-------- Records supplied --------

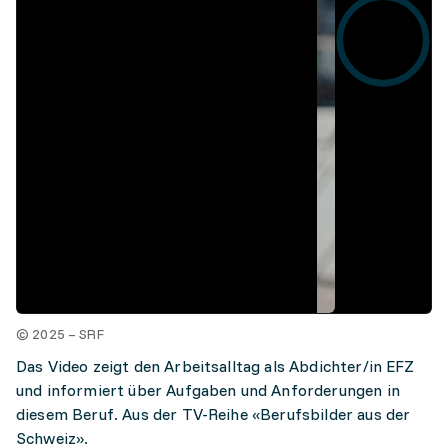
© 2025 – SRF
Das Video zeigt den Arbeitsalltag als Abdichter/in EFZ
und informiert über Aufgaben und Anforderungen in
diesem Beruf. Aus der TV-Reihe «Berufsbilder aus der
Schweiz».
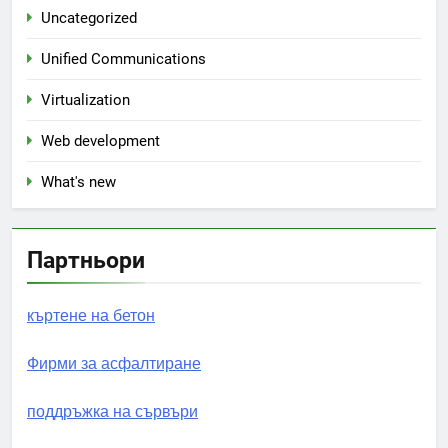
Uncategorized
Unified Communications
Virtualization
Web development
What's new
Партньори
къртене на бетон
Фирми за асфалтиране
поддръжка на сървъри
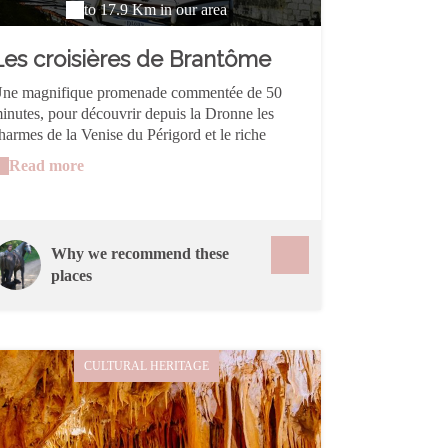
to 17.9 Km in our area
Les croisières de Brantôme
ne magnifique promenade commentée de 50
inutes, pour découvrir depuis la Dronne les
harmes de la Venise du Périgord et le riche
atrimoine architectural de Brantôme. Départ du
Read more
ont coudé du XVIe siècle. La gabare d'une
apacité de 49 places est muni d'une motorisation
lectrique pour une promenade en toute
ranquillité. Une découverte fluviale
Why we recommend these
xceptionnelle à ne pas manquer !
places
CULTURAL HERITAGE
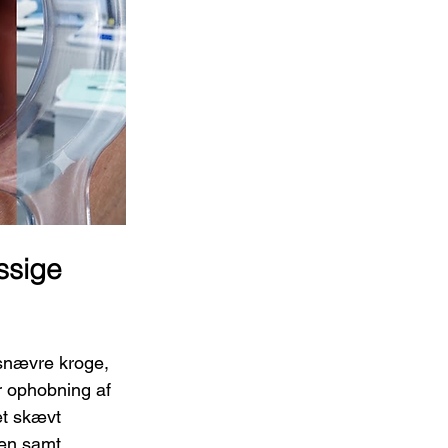
sige 
snævre kroge, 
r ophobning af 
t skævt 
en samt 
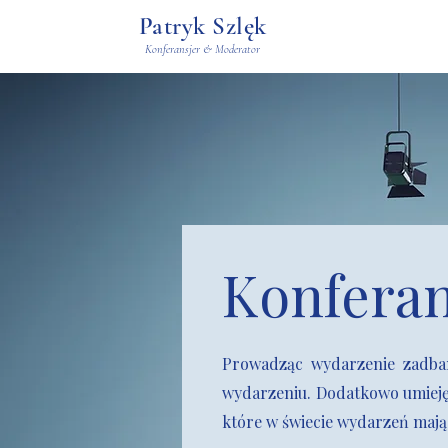
Patryk Szlęk
Konferansjer & Moderator
Konferan
Prowadząc wydarzenie zadbam
wydarzeniu. Dodatkowo umieję
które w świecie wydarzeń mają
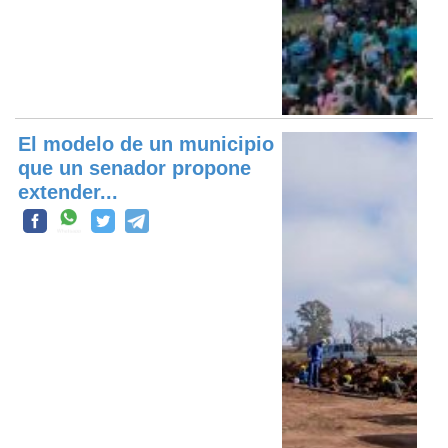
El modelo de un municipio
que un senador propone
extender...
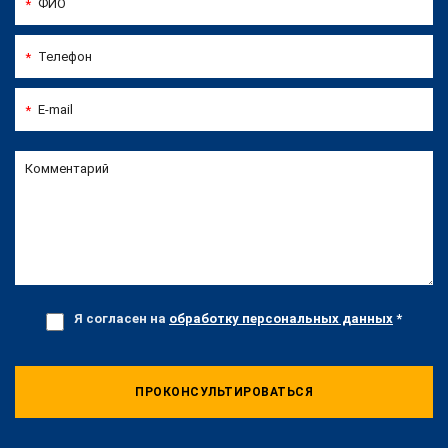
ФИО
*
Телефон
*
E-mail
*
Комментарий
Я согласен на
обработку персональных данных
*
ПРОКОНСУЛЬТИРОВАТЬСЯ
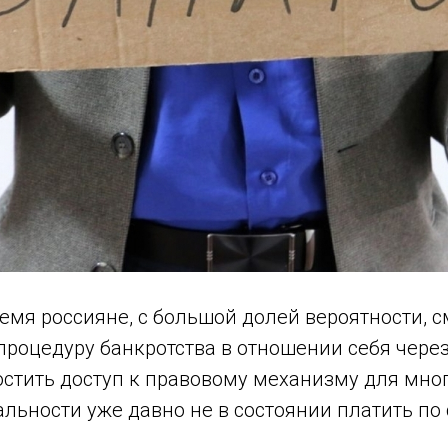
мя россияне, с большой долей вероятности, с
процедуру банкротства в отношении себя чере
остить доступ к правовому механизму для мно
еальности уже давно не в состоянии платить по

--------

→ Goal of the exercise: Go through the entries above and report how many lines hold the word "places". Nothing but the number is needed.

→ Exercise result: 2